> **Problem**
Restate word for word the lines from the one bearing "Sản Phẩm Liên Quan" through the end of the entries below, and leave every picture out.

───

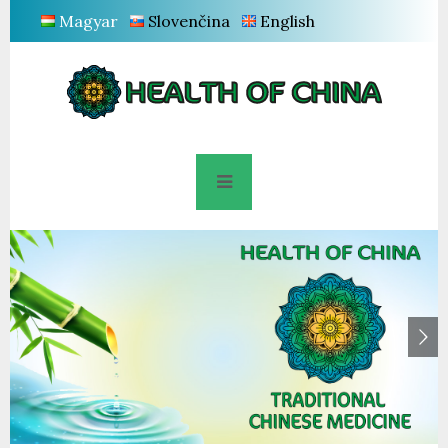
Magyar
Slovenčina
English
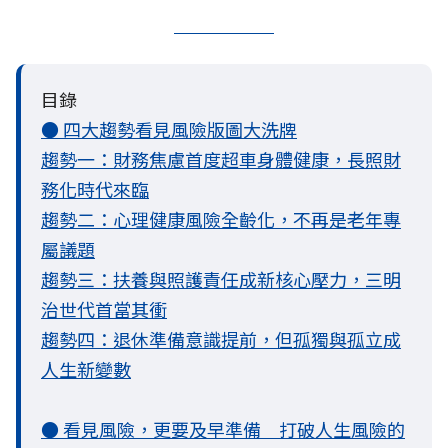
目錄
● 四大趨勢看見風險版圖大洗牌
趨勢一：財務焦慮首度超車身體健康，長照財
務化時代來臨
趨勢二：心理健康風險全齡化，不再是老年專
屬議題
趨勢三：扶養與照護責任成新核心壓力，三明
治世代首當其衝
趨勢四：退休準備意識提前，但孤獨與孤立成
人生新變數
● 看見風險，更要及早準備 打破人生風險的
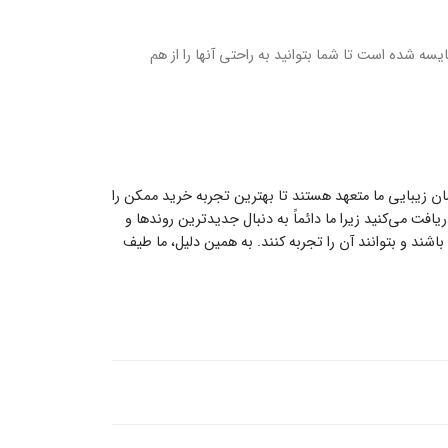
 مقایسه شده است تا شما بتوانید به راحتی آنها را از هم
ان زیبایی ما متعهد هستند تا بهترین تجربه خرید ممکن را
افت می‌کنید زیرا ما دائماً به دنبال جدیدترین روندها و
ه زیبایی دسترسی داشته باشند و بتوانند آن را تجربه کنند. به همین دلیل، ما طیف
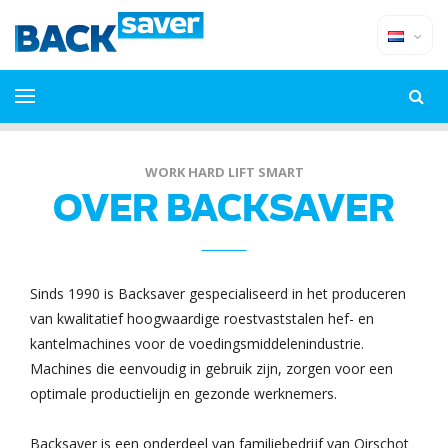
WORK HARD LIFT SMART
OVER BACKSAVER
Sinds 1990 is Backsaver gespecialiseerd in het produceren
van kwalitatief hoogwaardige roestvaststalen hef- en
kantelmachines voor de voedingsmiddelenindustrie.
Machines die eenvoudig in gebruik zijn, zorgen voor een
optimale productielijn en gezonde werknemers.
Backsaver is een onderdeel van familiebedrijf van Oirschot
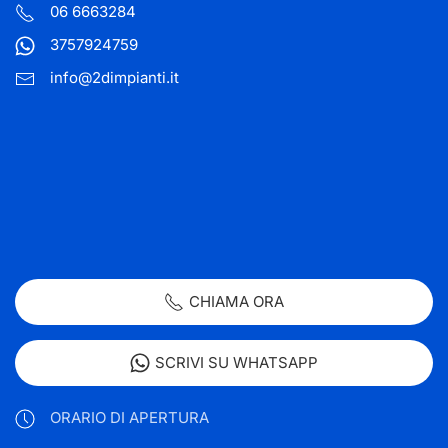
06 6663284
3757924759
info@2dimpianti.it
CHIAMA ORA
SCRIVI SU WHATSAPP
ORARIO DI APERTURA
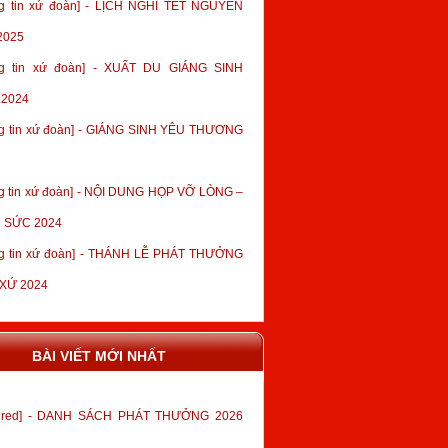
g tin xứ đoàn] - LỊCH NGHỈ TẾT NGUYÊN
2025
ng tin xứ đoàn] - XUẤT DU GIÁNG SINH
.2024
g tin xứ đoàn] - GIÁNG SINH YÊU THƯƠNG
g tin xứ đoàn] - NỘI DUNG HỌP VỠ LÒNG –
 SỨC 2024
g tin xứ đoàn] - THÁNH LỄ PHÁT THƯỞNG
 XỨ 2024
BÀI VIẾT MỚI NHẤT
tured] - DANH SÁCH PHÁT THƯỞNG 2026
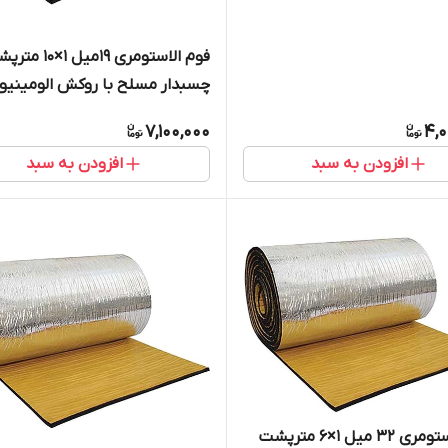
فوم الاستومری 19میل 1×0
میکرون
7,100,000
4,0
افزودن به سبد
افزودن به سبد
فوم الاستومری 32 میل 1×6 مترپشت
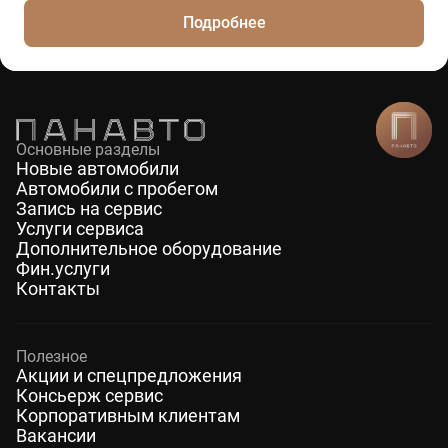
Подробнее
Основные разделы
Новые автомобили
Автомобили с пробегом
Запись на сервис
Услуги сервиса
Дополнительное оборудование
Фин.услуги
Контакты
Полезное
Акции и спецпредложения
Консьерж сервис
Корпоративным клиентам
Вакансии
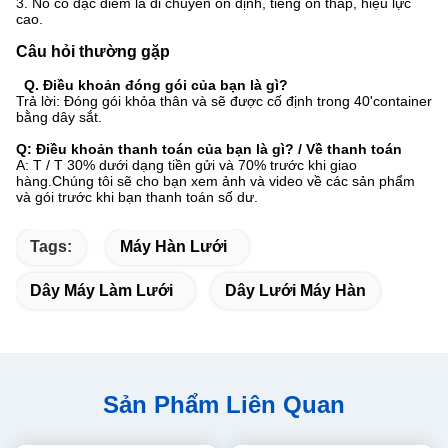
3. Nó có đặc điểm là di chuyển ổn định, tiếng ồn thấp, hiệu lực
cao.
Câu hỏi thường gặp
Q. Điều khoản đóng gói của bạn là gì?
Trả lời: Đóng gói khỏa thân và sẽ được cố định trong 40'container
bằng dây sắt.
Q: Điều khoản thanh toán của bạn là gì? / Về thanh toán
A: T / T 30% dưới dạng tiền gửi và 70% trước khi giao
hàng.Chúng tôi sẽ cho bạn xem ảnh và video về các sản phẩm
và gói trước khi bạn thanh toán số dư.
Tags:
Máy Hàn Lưới
Dây Máy Làm Lưới
Dây Lưới Máy Hàn
Sản Phẩm Liên Quan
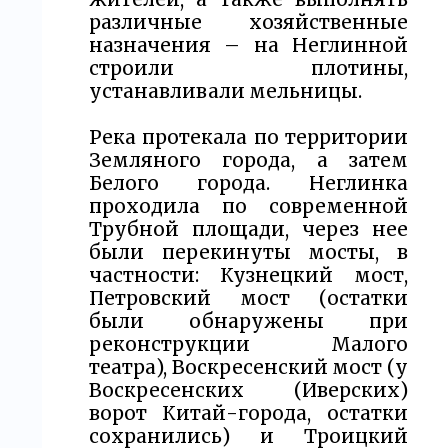
различные хозяйственные
назначения – на Неглинной
строили плотины,
устанавливали мельницы.
Река протекала по территории
Земляного города, а затем
Белого города. Неглинка
проходила по современной
Трубной площади, через нее
были перекинуты мосты, в
частности: Кузнецкий мост,
Петровский мост (остатки
были обнаружены при
реконструкции Малого
театра), Воскресенский мост (у
Воскресенских (Иверских)
ворот Китай-города, остатки
сохранились) и Троицкий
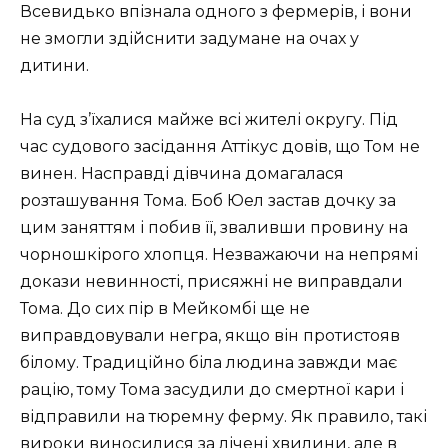
Всевидько впізнала одного з фермерів, і вони
не змогли здійснити задумане на очах у
дитини.
На суд з’їхалися майже всі жителі округу. Під
час судового засідання Аттікус довів, що Том не
винен. Насправді дівчина домагалася
розташування Тома. Боб Юел застав дочку за
цим заняттям і побив її, зваливши провину на
чорношкірого хлопця. Незважаючи на непрямі
докази невинності, присяжні не виправдали
Тома. До сих пір в Мейкомбі ще не
виправдовували негра, якщо він протистояв
білому. Традиційно біла людина завжди має
рацію, тому Тома засудили до смертної кари і
відправили на тюремну ферму. Як правило, такі
вироки виносилися за лічені хвилини, але в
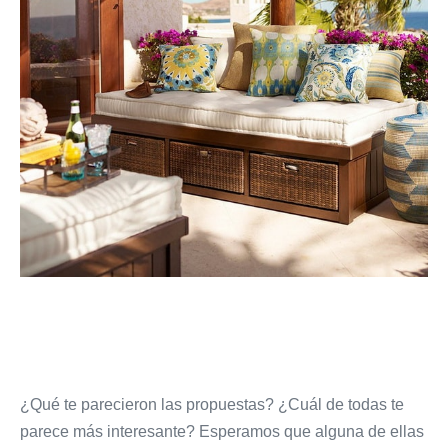
¿Qué te parecieron las propuestas? ¿Cuál de todas te
parece más interesante? Esperamos que alguna de ellas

───

> **Exercise result**
Sản Phẩm Liên Quan
различные хозяйственные
назначения – на Неглинной
строили плотины,
устанавливали мельницы.
Река протекала по территории
Земляного города, а затем
Белого города. Неглинка
проходила по современной
Трубной площади, через нее
были перекинуты мосты, в
частности: Кузнецкий мост,
Петровский мост (остатки
были обнаружены при
реконструкции Малого
театра), Воскресенский мост (у
Воскресенских (Иверских)
ворот Китай-города, остатки
сохранились) и Троицкий
Всевидько впізнала одного з фермерів, і вони
не змогли здійснити задумане на очах у
дитини.
На суд з’їхалися майже всі жителі округу. Під
час судового засідання Аттікус довів, що Том не
винен. Насправді дівчина домагалася
розташування Тома. Боб Юел застав дочку за
цим заняттям і побив її, зваливши провину на
чорношкірого хлопця. Незважаючи на непрямі
докази невинності, присяжні не виправдали
Тома. До сих пір в Мейкомбі ще не
виправдовували негра, якщо він протистояв
білому. Традиційно біла людина завжди має
рацію, тому Тома засудили до смертної кари і
відправили на тюремну ферму. Як правило, такі
вироки виносилися за лічені хвилини, але в
¿Qué te parecieron las propuestas? ¿Cuál de todas te
parece más interesante? Esperamos que alguna de ellas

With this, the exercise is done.